Looking for home on 3000 square meters of sand...
In the paper bag I’m holding there are two dry-aged sausages.
Across the fence, Herr Left points to Frau Left with his thumb, and says, “Seventeen when I first saw her!” We know this already. He repeats himself.
“Her too,” M says, pointing at me and catching my eye. He knows that under normal circumstances I would bristle to be so objectified. I shoot him a smile, agreeing that it’s all part of the plan. We are good at playing the roles of man and wife. Our performance is calculated but not without real warmth. We know the Lefts will feel at ease seeing their own version of normal. Our version of normal looks similar but is so different from theirs. Of course, this belief might be the bedrock of all romantic relationships.
The sausages are from northern Hessen, like my husband.
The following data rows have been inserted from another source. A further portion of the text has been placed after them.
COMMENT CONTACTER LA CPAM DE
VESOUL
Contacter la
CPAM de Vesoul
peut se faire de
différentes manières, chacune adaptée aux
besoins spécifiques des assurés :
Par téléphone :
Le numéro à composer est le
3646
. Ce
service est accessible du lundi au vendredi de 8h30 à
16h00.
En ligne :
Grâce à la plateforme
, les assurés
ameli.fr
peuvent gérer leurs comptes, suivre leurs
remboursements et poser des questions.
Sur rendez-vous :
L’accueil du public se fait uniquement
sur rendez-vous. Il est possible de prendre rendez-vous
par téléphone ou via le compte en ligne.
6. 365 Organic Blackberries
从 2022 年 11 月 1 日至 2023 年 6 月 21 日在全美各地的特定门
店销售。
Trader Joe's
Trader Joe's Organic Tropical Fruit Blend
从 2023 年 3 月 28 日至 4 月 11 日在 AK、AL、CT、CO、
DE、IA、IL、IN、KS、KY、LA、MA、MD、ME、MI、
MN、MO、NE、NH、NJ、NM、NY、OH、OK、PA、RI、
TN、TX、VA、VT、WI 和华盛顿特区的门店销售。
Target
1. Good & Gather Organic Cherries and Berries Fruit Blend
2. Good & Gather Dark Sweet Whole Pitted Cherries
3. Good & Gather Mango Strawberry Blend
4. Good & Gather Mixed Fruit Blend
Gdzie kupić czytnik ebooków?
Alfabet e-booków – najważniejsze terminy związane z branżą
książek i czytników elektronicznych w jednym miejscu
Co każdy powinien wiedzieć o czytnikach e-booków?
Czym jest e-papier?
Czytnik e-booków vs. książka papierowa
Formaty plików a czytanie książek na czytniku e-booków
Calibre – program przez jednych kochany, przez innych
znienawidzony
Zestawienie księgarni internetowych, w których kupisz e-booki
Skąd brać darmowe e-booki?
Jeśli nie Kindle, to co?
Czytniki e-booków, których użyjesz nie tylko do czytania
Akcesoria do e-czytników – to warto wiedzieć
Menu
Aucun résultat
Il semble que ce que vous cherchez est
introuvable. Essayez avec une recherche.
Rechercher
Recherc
For some reason this seemed like an appropriate gesture, but now I’m not so sure. Should we have brought something American? Or maybe wine or cake? I imagine the Lefts trying to chew through the peel of the sausage the way I did the first time I tried it.
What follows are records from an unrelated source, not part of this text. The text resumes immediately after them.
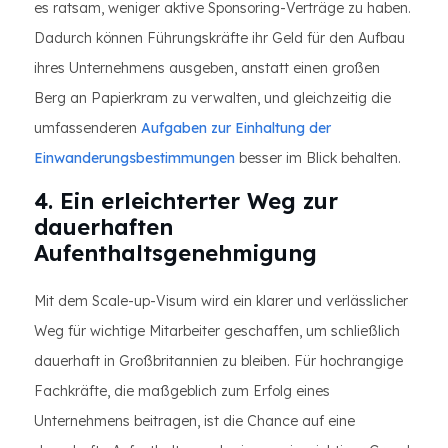
es ratsam, weniger aktive Sponsoring-Verträge zu haben.
Dadurch können Führungskräfte ihr Geld für den Aufbau
ihres Unternehmens ausgeben, anstatt einen großen
Berg an Papierkram zu verwalten, und gleichzeitig die
umfassenderen
Aufgaben zur Einhaltung der
Einwanderungsbestimmungen
besser im Blick behalten.
4. Ein erleichterter Weg zur
dauerhaften
Aufenthaltsgenehmigung
Mit dem Scale-up-Visum wird ein klarer und verlässlicher
Weg für wichtige Mitarbeiter geschaffen, um schließlich
dauerhaft in Großbritannien zu bleiben. Für hochrangige
Fachkräfte, die maßgeblich zum Erfolg eines
Unternehmens beitragen, ist die Chance auf eine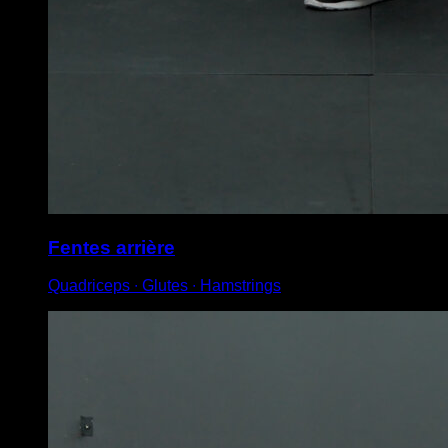
Fentes arrière
Quadriceps ∙ Glutes ∙ Hamstrings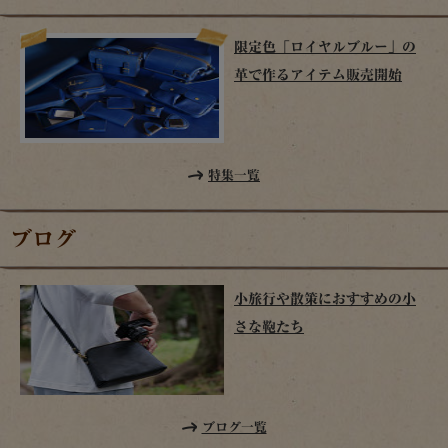
限定色「ロイヤルブルー」の
革で作るアイテム販売開始
特集一覧
ブログ
小旅行や散策におすすめの小
さな鞄たち
ブログ一覧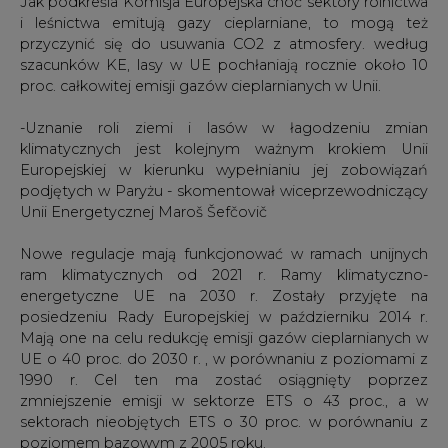
Jak podkreśla Komisja Europejska choć sektory rolnictwa
i leśnictwa emitują gazy cieplarniane, to mogą też
przyczynić się do usuwania CO2 z atmosfery. według
szacunków KE, lasy w UE pochłaniają rocznie około 10
proc. całkowitej emisji gazów cieplarnianych w Unii.
-Uznanie roli ziemi i lasów w łagodzeniu zmian
klimatycznych jest kolejnym ważnym krokiem Unii
Europejskiej w kierunku wypełnianiu jej zobowiązań
podjętych w Paryżu - skomentował wiceprzewodniczący
Unii Energetycznej Maroš Šefčovič
Nowe regulacje mają funkcjonować w ramach unijnych
ram klimatycznych od 2021 r. Ramy klimatyczno-
energetyczne UE na 2030 r. Zostały przyjęte na
posiedzeniu Rady Europejskiej w październiku 2014 r.
Mają one na celu redukcję emisji gazów cieplarnianych w
UE o 40 proc. do 2030 r. , w porównaniu z poziomami z
1990 r. Cel ten ma zostać osiągnięty poprzez
zmniejszenie emisji w sektorze ETS o 43 proc., a w
sektorach nieobjętych ETS o 30 proc. w porównaniu z
poziomem bazowym z 2005 roku.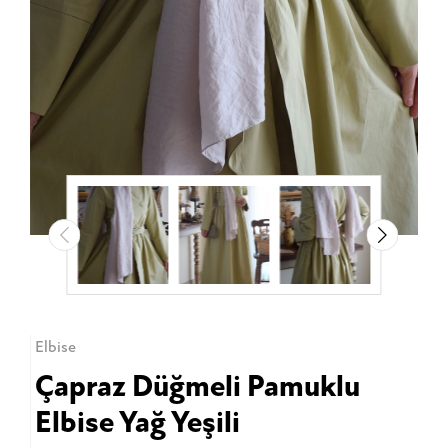
Elbise
Çapraz Düğmeli Pamuklu
Elbise Yağ Yeşili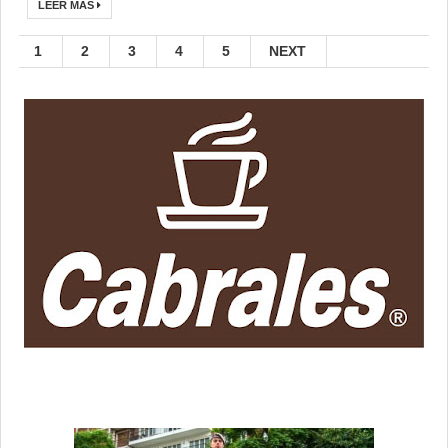
LEER MÁS
1
2
3
4
5
NEXT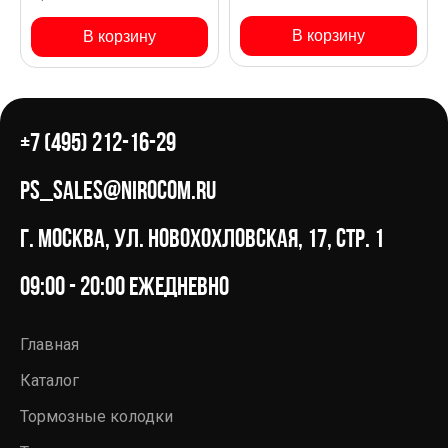
TUCSON L NX
В корзину
В корзину
+7 (495) 212-16-29
ps_sales@nirocom.ru
г. Москва, ул. Новохохловская, 17, стр. 1
09:00 - 20:00 ежедневно
Главная
Каталог
Тормозные колодки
“You have to remove the casing,” I say.
“Oh, I know,” Herr Left says, grinning through straight teeth that have been ground down to stubs. He jabs a finger at his own chest and adds, “I was a butcher!”
Frau Left says demurely, “I don’t know if we can accept – I don’t think we can ever repay the kindness.” She slipped and fell over the winter and walks cautiously now.
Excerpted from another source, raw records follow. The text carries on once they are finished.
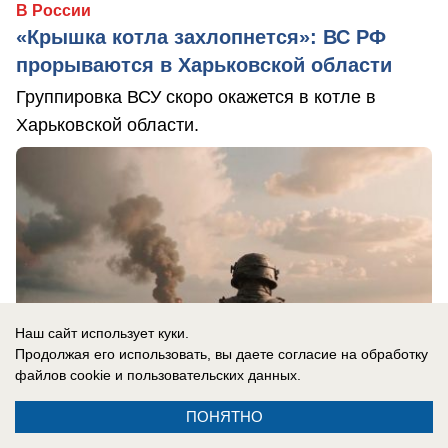
В России
«Крышка котла захлопнется»: ВС РФ
прорываются в Харьковской области
Группировка ВСУ скоро окажется в котле в
Харьковской области.
Наш сайт использует куки.
Продолжая его использовать, вы даете согласие на обработку
файлов cookie
и пользовательских данных.
ПОНЯТНО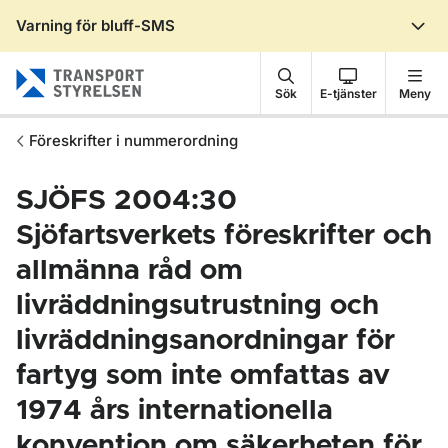
Varning för bluff-SMS
Gå till sidans innehåll
Sök
E-tjänster
Meny
Föreskrifter i nummerordning
SJÖFS 2004:30
Sjöfartsverkets föreskrifter och
allmänna råd om
livräddningsutrustning och
livräddningsanordningar för
fartyg som inte omfattas av
1974 års internationella
konvention om säkerheten för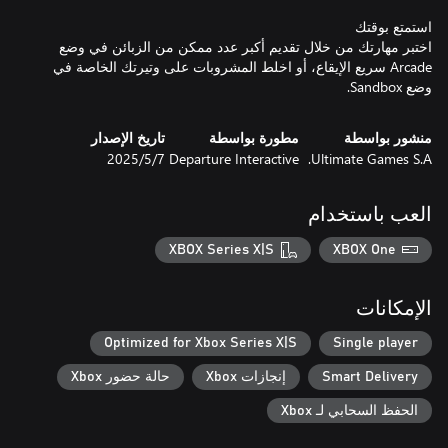
اختبر مهارتك من خلال تقديم أكبر عدد ممكن من الزبائن في وضع
Arcade سريع الإيقاع، أو اخلط المشروبات على وتيرتك الخاصة في
وضع Sandbox.
منشور بواسطة
مطورة بواسطة
تاريخ الإصدار
Ultimate Games S.A.
Departure Interactive
7‏/5‏/2025
العب باستخدام
XBOX Series X|S
XBOX One
الإمكانات
Optimized for Xbox Series X|S
Single player
Smart Delivery
إنجازات Xbox
حالة حضور Xbox
الحفظ السحابي لـ Xbox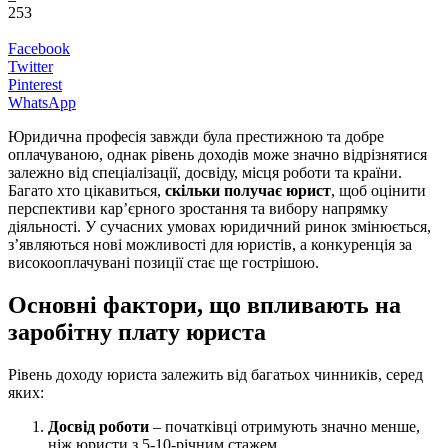
253
Facebook
Twitter
Pinterest
WhatsApp
Юридична професія завжди була престижною та добре
оплачуваною, однак рівень доходів може значно відрізнятися
залежно від спеціалізації, досвіду, місця роботи та країни.
Багато хто цікавиться,
скільки получає юрист
, щоб оцінити
перспективи кар’єрного зростання та вибору напрямку
діяльності. У сучасних умовах юридичний ринок змінюється,
з’являються нові можливості для юристів, а конкуренція за
високооплачувані позиції стає ще гострішою.
Основні фактори, що впливають на
заробітну плату юриста
Рівень доходу юриста залежить від багатьох чинників, серед
яких:
Досвід роботи
– початківці отримують значно менше,
ніж юристи з 5-10-річним стажем.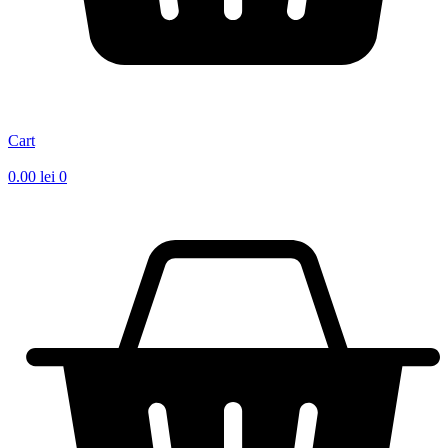
Cart
0.00
lei
0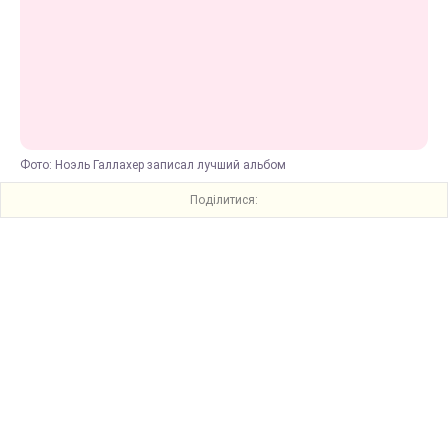
Фото: Ноэль Галлахер записал лучший альбом
Поділитися: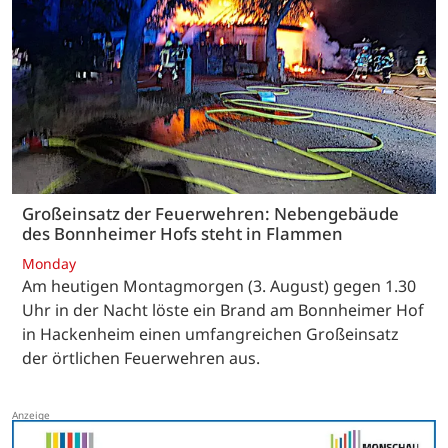
Großeinsatz der Feuerwehren: Nebengebäude
des Bonnheimer Hofs steht in Flammen
Monday
Am heutigen Montagmorgen (3. August) gegen 1.30
Uhr in der Nacht löste ein Brand am Bonnheimer Hof
in Hackenheim einen umfangreichen Großeinsatz
der örtlichen Feuerwehren aus.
“Nonsense – no need to,” I say, feeling the guilt percolate. Today we’ll say nothing about the vacant lot because what could we say? Here’s your sausage, now can we have that land? But that is, essentially, the plan. And we have to act soon; they’re both over eighty and who knows how long Herr Left will still remember that Frau Left was seventeen when they fell in love?
I hand over the sausages with a heartfelt smile, wondering if, when we finally pop the question, she will think back to this moment and doubt my sincerity. I hope not. I like them, this old couple that has stuck it out together on this piece of land for so long. But I am afraid to become them, afraid I’ll lose my mind or my balance out here, afraid I’ll be trapped by a marriage or a little town. I need to be able to disappear back into the city.